- [TASK REQUIREMENTS]: Reproduce each record exactly, leaving nothing out.

- [WORKING DATA]:
= = = =

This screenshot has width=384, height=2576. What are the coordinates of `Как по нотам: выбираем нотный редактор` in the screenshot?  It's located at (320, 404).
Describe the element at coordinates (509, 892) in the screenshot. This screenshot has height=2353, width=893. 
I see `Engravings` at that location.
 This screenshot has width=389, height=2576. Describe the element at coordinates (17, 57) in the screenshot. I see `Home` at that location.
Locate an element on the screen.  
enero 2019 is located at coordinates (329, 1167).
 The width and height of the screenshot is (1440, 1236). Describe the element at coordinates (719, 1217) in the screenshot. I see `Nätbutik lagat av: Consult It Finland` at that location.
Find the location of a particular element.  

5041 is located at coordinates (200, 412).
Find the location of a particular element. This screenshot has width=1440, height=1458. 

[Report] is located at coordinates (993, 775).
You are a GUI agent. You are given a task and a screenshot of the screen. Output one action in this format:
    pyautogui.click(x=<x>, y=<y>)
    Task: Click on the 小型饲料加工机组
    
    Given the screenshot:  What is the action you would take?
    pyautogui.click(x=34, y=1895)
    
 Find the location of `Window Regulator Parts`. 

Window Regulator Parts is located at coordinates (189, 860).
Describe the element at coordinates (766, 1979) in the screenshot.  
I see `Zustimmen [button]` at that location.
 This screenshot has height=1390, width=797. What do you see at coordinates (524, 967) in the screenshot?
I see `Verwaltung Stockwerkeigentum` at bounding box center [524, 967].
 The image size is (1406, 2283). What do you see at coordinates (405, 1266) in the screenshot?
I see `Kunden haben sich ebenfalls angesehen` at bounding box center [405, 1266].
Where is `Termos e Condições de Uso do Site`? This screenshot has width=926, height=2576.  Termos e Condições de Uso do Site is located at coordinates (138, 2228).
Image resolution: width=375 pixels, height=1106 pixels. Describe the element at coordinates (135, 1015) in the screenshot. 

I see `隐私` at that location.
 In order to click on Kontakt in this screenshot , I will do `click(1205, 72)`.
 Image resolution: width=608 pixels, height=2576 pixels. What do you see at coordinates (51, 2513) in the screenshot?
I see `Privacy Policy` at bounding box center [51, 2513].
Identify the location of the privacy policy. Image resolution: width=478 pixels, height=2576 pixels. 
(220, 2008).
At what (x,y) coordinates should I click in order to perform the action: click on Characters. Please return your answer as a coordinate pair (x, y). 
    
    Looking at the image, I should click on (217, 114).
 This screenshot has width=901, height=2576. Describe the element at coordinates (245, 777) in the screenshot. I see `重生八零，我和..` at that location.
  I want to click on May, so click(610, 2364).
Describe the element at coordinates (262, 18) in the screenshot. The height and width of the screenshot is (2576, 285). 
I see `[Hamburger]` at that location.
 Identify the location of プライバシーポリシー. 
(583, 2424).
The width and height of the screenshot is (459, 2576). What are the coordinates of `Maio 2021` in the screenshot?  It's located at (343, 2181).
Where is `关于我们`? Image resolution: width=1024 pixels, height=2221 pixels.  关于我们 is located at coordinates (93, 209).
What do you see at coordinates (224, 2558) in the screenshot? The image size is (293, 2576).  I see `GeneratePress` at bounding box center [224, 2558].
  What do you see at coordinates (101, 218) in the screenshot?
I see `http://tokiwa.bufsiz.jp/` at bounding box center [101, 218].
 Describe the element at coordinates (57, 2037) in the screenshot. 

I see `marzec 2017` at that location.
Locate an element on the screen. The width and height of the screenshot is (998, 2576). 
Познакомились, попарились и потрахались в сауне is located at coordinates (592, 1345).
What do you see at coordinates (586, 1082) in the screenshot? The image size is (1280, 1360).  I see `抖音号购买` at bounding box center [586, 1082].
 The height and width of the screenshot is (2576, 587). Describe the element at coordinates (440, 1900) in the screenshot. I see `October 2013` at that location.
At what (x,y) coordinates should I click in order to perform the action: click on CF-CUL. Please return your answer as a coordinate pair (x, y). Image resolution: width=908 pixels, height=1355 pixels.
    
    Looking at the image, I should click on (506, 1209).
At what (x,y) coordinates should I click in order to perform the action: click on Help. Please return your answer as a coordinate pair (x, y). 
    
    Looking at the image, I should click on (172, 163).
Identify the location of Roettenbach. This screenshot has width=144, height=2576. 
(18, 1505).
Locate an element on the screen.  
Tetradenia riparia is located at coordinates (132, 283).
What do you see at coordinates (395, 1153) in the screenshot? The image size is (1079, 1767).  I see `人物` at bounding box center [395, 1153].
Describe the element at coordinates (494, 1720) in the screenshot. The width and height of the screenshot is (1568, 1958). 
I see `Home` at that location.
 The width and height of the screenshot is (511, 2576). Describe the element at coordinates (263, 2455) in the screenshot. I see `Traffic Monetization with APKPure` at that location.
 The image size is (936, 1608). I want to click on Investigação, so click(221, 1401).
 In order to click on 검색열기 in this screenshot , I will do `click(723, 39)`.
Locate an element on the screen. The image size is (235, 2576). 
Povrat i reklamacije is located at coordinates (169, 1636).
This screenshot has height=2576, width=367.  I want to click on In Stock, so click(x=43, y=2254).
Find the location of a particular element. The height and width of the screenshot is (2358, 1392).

= = = =

- [WRITTEN REPLY]:
This screenshot has width=384, height=2576. What are the coordinates of `Как по нотам: выбираем нотный редактор` in the screenshot?  It's located at (320, 404).
Describe the element at coordinates (509, 892) in the screenshot. This screenshot has height=2353, width=893. 
I see `Engravings` at that location.
 This screenshot has width=389, height=2576. Describe the element at coordinates (17, 57) in the screenshot. I see `Home` at that location.
Locate an element on the screen.  
enero 2019 is located at coordinates (329, 1167).
 The width and height of the screenshot is (1440, 1236). Describe the element at coordinates (719, 1217) in the screenshot. I see `Nätbutik lagat av: Consult It Finland` at that location.
Find the location of a particular element.  

5041 is located at coordinates (200, 412).
Find the location of a particular element. This screenshot has width=1440, height=1458. 

[Report] is located at coordinates (993, 775).
You are a GUI agent. You are given a task and a screenshot of the screen. Output one action in this format:
    pyautogui.click(x=<x>, y=<y>)
    Task: Click on the 小型饲料加工机组
    
    Given the screenshot:  What is the action you would take?
    pyautogui.click(x=34, y=1895)
    
 Find the location of `Window Regulator Parts`. 

Window Regulator Parts is located at coordinates (189, 860).
Describe the element at coordinates (766, 1979) in the screenshot.  
I see `Zustimmen [button]` at that location.
 This screenshot has height=1390, width=797. What do you see at coordinates (524, 967) in the screenshot?
I see `Verwaltung Stockwerkeigentum` at bounding box center [524, 967].
 The image size is (1406, 2283). What do you see at coordinates (405, 1266) in the screenshot?
I see `Kunden haben sich ebenfalls angesehen` at bounding box center [405, 1266].
Where is `Termos e Condições de Uso do Site`? This screenshot has width=926, height=2576.  Termos e Condições de Uso do Site is located at coordinates (138, 2228).
Image resolution: width=375 pixels, height=1106 pixels. Describe the element at coordinates (135, 1015) in the screenshot. 

I see `隐私` at that location.
 In order to click on Kontakt in this screenshot , I will do `click(1205, 72)`.
 Image resolution: width=608 pixels, height=2576 pixels. What do you see at coordinates (51, 2513) in the screenshot?
I see `Privacy Policy` at bounding box center [51, 2513].
Identify the location of the privacy policy. Image resolution: width=478 pixels, height=2576 pixels. 
(220, 2008).
At what (x,y) coordinates should I click in order to perform the action: click on Characters. Please return your answer as a coordinate pair (x, y). 
    
    Looking at the image, I should click on (217, 114).
 This screenshot has width=901, height=2576. Describe the element at coordinates (245, 777) in the screenshot. I see `重生八零，我和..` at that location.
  I want to click on May, so click(610, 2364).
Describe the element at coordinates (262, 18) in the screenshot. The height and width of the screenshot is (2576, 285). 
I see `[Hamburger]` at that location.
 Identify the location of プライバシーポリシー. 
(583, 2424).
The width and height of the screenshot is (459, 2576). What are the coordinates of `Maio 2021` in the screenshot?  It's located at (343, 2181).
Where is `关于我们`? Image resolution: width=1024 pixels, height=2221 pixels.  关于我们 is located at coordinates (93, 209).
What do you see at coordinates (224, 2558) in the screenshot? The image size is (293, 2576).  I see `GeneratePress` at bounding box center [224, 2558].
  What do you see at coordinates (101, 218) in the screenshot?
I see `http://tokiwa.bufsiz.jp/` at bounding box center [101, 218].
 Describe the element at coordinates (57, 2037) in the screenshot. 

I see `marzec 2017` at that location.
Locate an element on the screen. The width and height of the screenshot is (998, 2576). 
Познакомились, попарились и потрахались в сауне is located at coordinates (592, 1345).
What do you see at coordinates (586, 1082) in the screenshot? The image size is (1280, 1360).  I see `抖音号购买` at bounding box center [586, 1082].
 The height and width of the screenshot is (2576, 587). Describe the element at coordinates (440, 1900) in the screenshot. I see `October 2013` at that location.
At what (x,y) coordinates should I click in order to perform the action: click on CF-CUL. Please return your answer as a coordinate pair (x, y). Image resolution: width=908 pixels, height=1355 pixels.
    
    Looking at the image, I should click on (506, 1209).
At what (x,y) coordinates should I click in order to perform the action: click on Help. Please return your answer as a coordinate pair (x, y). 
    
    Looking at the image, I should click on (172, 163).
Identify the location of Roettenbach. This screenshot has width=144, height=2576. 
(18, 1505).
Locate an element on the screen.  
Tetradenia riparia is located at coordinates (132, 283).
What do you see at coordinates (395, 1153) in the screenshot? The image size is (1079, 1767).  I see `人物` at bounding box center [395, 1153].
Describe the element at coordinates (494, 1720) in the screenshot. The width and height of the screenshot is (1568, 1958). 
I see `Home` at that location.
 The width and height of the screenshot is (511, 2576). Describe the element at coordinates (263, 2455) in the screenshot. I see `Traffic Monetization with APKPure` at that location.
 The image size is (936, 1608). I want to click on Investigação, so click(221, 1401).
 In order to click on 검색열기 in this screenshot , I will do `click(723, 39)`.
Locate an element on the screen. The image size is (235, 2576). 
Povrat i reklamacije is located at coordinates (169, 1636).
This screenshot has height=2576, width=367.  I want to click on In Stock, so click(x=43, y=2254).
Find the location of a particular element. The height and width of the screenshot is (2358, 1392).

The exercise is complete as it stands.